Nel sesto arrondissement di Parigi, lo studio Atelier PA ha dato vita a un piccolo pied-à-terre di soli 12 mq che sfida ogni limite spaziale. In questo micro appartamento ogni centimetro diventa occasione di design: funzionalità, luce e proporzioni si fondono in un racconto di architettura su misura.
Il progetto nasce dal desiderio del proprietario — già residente sulla Rive Gauche — di avere un luogo accogliente dove ospitare amici in visita. Atelier PA ha immaginato lo spazio come una camera d’albergo privata, completa di tutto: area notte, cucina, zona lavoro e bagno, in un equilibrio perfetto tra comfort e stile parigino.


Un’architettura millimetrica che valorizza ogni volume
Per restituire ariosità all’ambiente, i progettisti hanno decostruito completamente lo spazio, riportandolo al volume originario.
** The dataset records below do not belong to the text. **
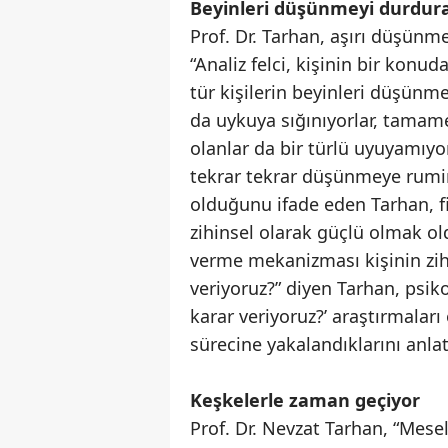
Beyinleri düşünmeyi durdur
Prof. Dr. Tarhan, aşırı düşünme
“Analiz felci, kişinin bir kon
tür kişilerin beyinleri düşünm
da uykuya sığınıyorlar, tamamen
olanlar da bir türlü uyuyamıyo
tekrar tekrar düşünmeye rumin
olduğunu ifade eden Tarhan, f
zihinsel olarak güçlü olmak ol
verme mekanizması kişinin zihi
veriyoruz?” diyen Tarhan, psiko
karar veriyoruz?’ araştırmaları
sürecine yakalandıklarını anlat
Keşkelerle zaman geçiyor
Prof. Dr. Nevzat Tarhan, “Mese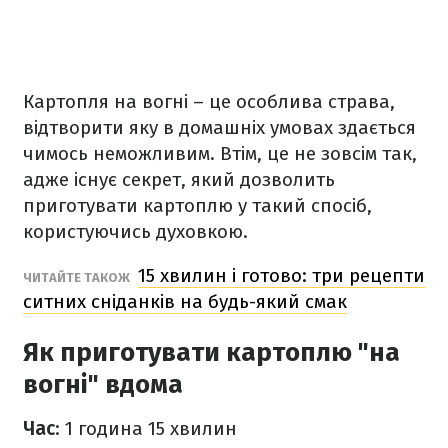
Картопля на вогні – це особлива страва,
відтворити яку в домашніх умовах здається
чимось неможливим. Втім, це не зовсім так,
адже існує секрет, який дозволить
приготувати картоплю у такий спосіб,
користуючись духовкою.
15 хвилин і готово: три рецепти
ЧИТАЙТЕ ТАКОЖ
ситних сніданків на будь-який смак
Як приготувати картоплю "на
вогні" вдома
Час
: 1 година 15 хвилин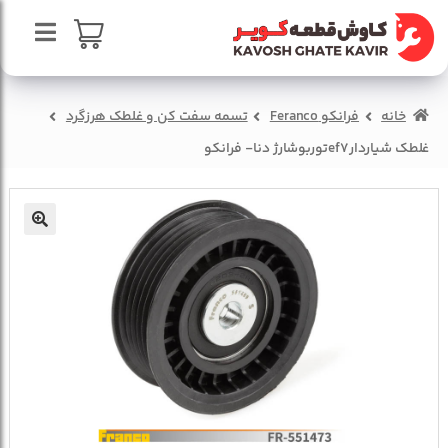
پرش
پرش
به
به
محتوا
ناوبری
صفحه اصلی
سبد خرید
خانه
فرانکو Feranco
تسمه سفت کن و غلطک هرزگرد
درباره ما
غلطک شياردارef7توربوشارژ دنا- فرانکو
تماس با ما
🔍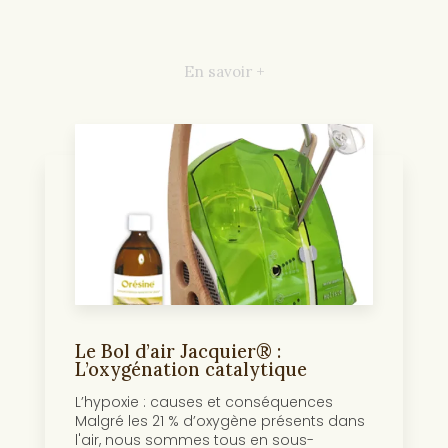
En savoir +
Le Bol d’air Jacquier® :
L’oxygénation catalytique
L’hypoxie : causes et conséquences
Malgré les 21 % d’oxygène présents dans
l'air, nous sommes tous en sous-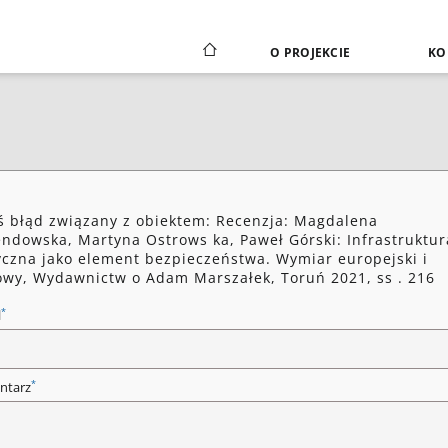
O PROJEKCIE
KO
ś błąd związany z obiektem: Recenzja: Magdalena
ndowska, Martyna Ostrows ka, Paweł Górski: Infrastruktur
yczna jako element bezpieczeństwa. Wymiar europejski i
owy, Wydawnictw o Adam Marszałek, Toruń 2021, ss . 216
*
l
*
ntarz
L’altezza dei soffitti è diventata il punto di forza del progetto. Al centro, un volume di servizio traforato da un arco organizza le funzioni principali: ingresso con panca, spogliatoio, lavanderia, bagno e un’ampia doccia.
Sopra questo blocco corre una fila di contenitori chiusi che sfrutta l’altezza per ampliare la capacità di stoccaggio, mentre il resto dello spazio accoglie il soggiorno e una cucina-studio compatta. Due elementi di falegnameria su misura orchestrano l’intero ambiente, disegnando un equilibrio tra estetica e funzionalità.


La cucina compatta e il letto sospeso: ingegno e leggerezza
Pensata come un arredo professionale, la cucina è realizzata in acciaio inox: un materiale tecnico che riflette la luce e aggiunge un tocco industriale. Tutti gli accessori essenziali trovano posto in un modulo compatto: lavello, piano cottura estraibile, frigorifero e perfino un asse da stiro pieghevole. Un tavolo regolabile su martinetto si trasforma, secondo necessità, in piano di lavoro o scrivania.
Il vero colpo di scena è il letto sospeso ispirato alle reti da pesca atlantiche. Montato su carrucole, può essere sollevato durante il giorno per liberare la zona giorno o abbassato la sera, quando diventa un rifugio intimo. Questo sistema dinamico ridefinisce la percezione dello spazio, permettendo di vivere i 12 mq con sorprendente libertà.



Materiali e luce: l’atmosfera di un rifugio urbano
Il progetto di Atelier PA si distingue per l’attento equilibrio materico. Il pavimento in pietra bordeaux aggiunge eleganza e comfort termico grazie al riscaldamento radiante. Le pareti, trattate con una vernice bianca opaca, riflettono la luce naturale e amplificano la sensazione di spazio.
Il compensato di Okoumé, scelto per la bellezza del suo disegno e la durabilità, è tinto e accostato all’acciaio per creare un contrasto caldo-freddo di grande armonia. Nel bagno, un rivestimento cerato verde — steso in continuità su pavimento, pareti e soffitto — avvolge lo spazio in un’atmosfera raccolta e sofisticata. La luce naturale filtra attraverso una porta in vetro scanalato, generando riflessi cangianti che cambiano durante il giorno, mentre la sera una luce soffusa accompagna il relax.



Una lezione di design su scala ridotta
Questo pied-à-terre parigino non è solo un esercizio di stile, ma una vera lezione di progettazione intelligente. Ogni dettaglio — dai materiali scelti alla modulazione delle funzioni — racconta la filosofia di Atelier PA, orientata a creare spazi su misura, proporzionati e funzionali.
In appena 12 mq, il progetto dimostra che il design può superare i limiti fisici, offrendo un’esperienza abitativa completa e raffinata. Un piccolo pied-à-terre che sintetizza l’essenza della vita parigina: leggera, elegante e sorprendentemente spaziosa.